Para o ministro do TSE, busca por atualizações normativas faz parte da história do processo eleitoral
Essa é a leitura do ministro do Tribunal Superior Eleitoral Floriano de Azevedo Marques, que falou sobre o assunto em entrevista à série Grandes Temas, Grandes Nomes do Direito, em que a revista eletrônica Consultor Jurídico ouve alguns dos nomes mais importantes do Direito e do empresariado sobre as questões mais relevantes da atualidade
“A Justiça Eleitoral, a partir das eleições de 2018, foi aprendendo a enfrentar os desafios novos. Mas não tenhamos ilusões: a Justiça Eleitoral sempre vai estar atrás da tecnologia, por mais que ela faça, por mais que ela aprenda com a eleição anterior, a eleição seguinte sempre vai trazer novos desafios”, disse ele em conversa durante o XIII Fórum de Lisboa, promovido neste mês na Faculdade de Direito da Universidade de Lisboa (FDUL).
Para o ministro, a busca por atualizações normativas faz parte da história do processo eleitoral.

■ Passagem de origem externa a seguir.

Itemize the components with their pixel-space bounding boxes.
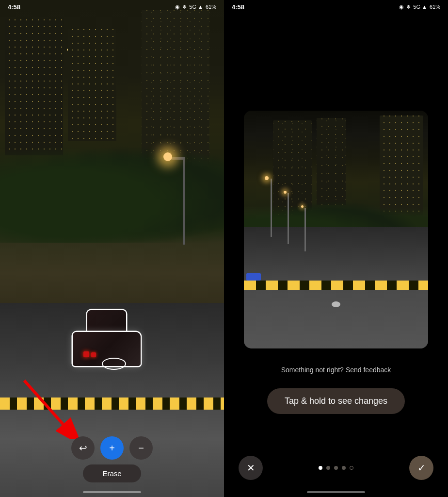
bottom-action-bar: ✕ ✓	[224, 456, 448, 480]
minus-button[interactable]: −	[129, 436, 153, 460]
right-road-divider	[244, 281, 428, 290]
car-taillight-left	[83, 351, 89, 357]
right-whatsapp-icon: ◉	[399, 4, 404, 10]
svg-line-1	[24, 381, 63, 424]
whatsapp-icon: ◉	[175, 4, 180, 10]
dot-1	[319, 466, 322, 470]
undo-button[interactable]: ↩	[71, 436, 95, 460]
close-icon: ✕	[247, 462, 255, 474]
left-status-time: 4:58	[8, 3, 20, 11]
progress-dots	[319, 466, 353, 470]
building-left	[5, 19, 63, 155]
right-panel: 4:58 ◉ ❄ 5G ▲ 61%	[224, 0, 448, 497]
right-road	[244, 227, 428, 348]
car-selection-oval	[102, 358, 126, 370]
car-with-outline	[63, 308, 150, 366]
right-status-bar: 4:58 ◉ ❄ 5G ▲ 61%	[224, 0, 448, 14]
right-battery-icon: 61%	[430, 4, 440, 10]
blue-vehicle	[246, 273, 261, 281]
red-arrow-icon	[10, 366, 82, 439]
dot-undo	[350, 466, 353, 470]
bottom-controls-left: ↩ + − Erase	[0, 436, 224, 482]
dot-4	[342, 466, 346, 470]
left-status-bar: 4:58 ◉ ❄ 5G ▲ 61%	[0, 0, 224, 14]
home-indicator-right[interactable]	[307, 491, 365, 493]
accept-button[interactable]: ✓	[409, 456, 433, 480]
signal-icon: 5G ▲	[189, 4, 203, 10]
right-status-icons: ◉ ❄ 5G ▲ 61%	[399, 4, 440, 10]
car-taillight-right	[91, 352, 96, 357]
right-wifi-icon: ❄	[406, 4, 411, 10]
add-button[interactable]: +	[100, 436, 124, 460]
right-photo-bg	[244, 111, 428, 348]
right-signal-icon: 5G ▲	[413, 4, 427, 10]
tap-hold-hint[interactable]: Tap & hold to see changes	[267, 388, 405, 414]
feedback-static-text: Something not right?	[281, 366, 344, 374]
control-buttons-row: ↩ + −	[71, 436, 153, 460]
erase-label: Erase	[83, 464, 141, 482]
dot-3	[334, 466, 338, 470]
undo-icon: ↩	[79, 442, 87, 454]
left-panel: 4:58 ◉ ❄ 5G ▲ 61% ↩ + − Erase	[0, 0, 224, 497]
left-status-icons: ◉ ❄ 5G ▲ 61%	[175, 4, 216, 10]
road-debris-object	[332, 301, 340, 307]
home-indicator-left[interactable]	[83, 491, 141, 493]
right-status-time: 4:58	[232, 3, 244, 11]
feedback-row: Something not right? Send feedback	[281, 357, 391, 374]
building-mid	[68, 29, 116, 141]
plus-icon: +	[109, 443, 115, 454]
check-icon: ✓	[417, 462, 426, 474]
send-feedback-link[interactable]: Send feedback	[346, 366, 391, 374]
dot-2	[326, 466, 330, 470]
right-processed-photo	[244, 111, 428, 348]
battery-icon: 61%	[206, 4, 216, 10]
tree-area-left	[0, 146, 224, 243]
minus-icon: −	[138, 443, 144, 454]
car-roof	[87, 310, 126, 334]
wifi-icon: ❄	[182, 4, 187, 10]
close-button[interactable]: ✕	[239, 456, 263, 480]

Hoje, no entanto, elas precisam ser feitas com mais regularidade. Como exemplo, citou a mudança do voto impresso para o voto digital e as adaptações à influência do rádio e da televisão sobre os pleitos.
“Eu sou de uma época em que as eleições eram definidas nos debates televisivos e a Justiça Eleitoral foi criando uma série de normas para moralizar, disciplinar, regular e dar condições isonômicas ao acesso à televisão”, observou.
Marques afirma ainda que os desafios que o mundo digital apresenta à Justiça devem ser resolvidos sob a perspectiva das novas tecnologias.
“Agora está na ordem do dia a inteligência artificial. Já há mecanismos para coibir a distorção possível que a IA traz para o processo eleitoral. E qual é a melhor ferramenta? A própria tecnologia. Ferramentas tecnológicas são o grande aliado da Justiça Eleitoral para evitar que a tecnologia distorça a vontade do eleitor.”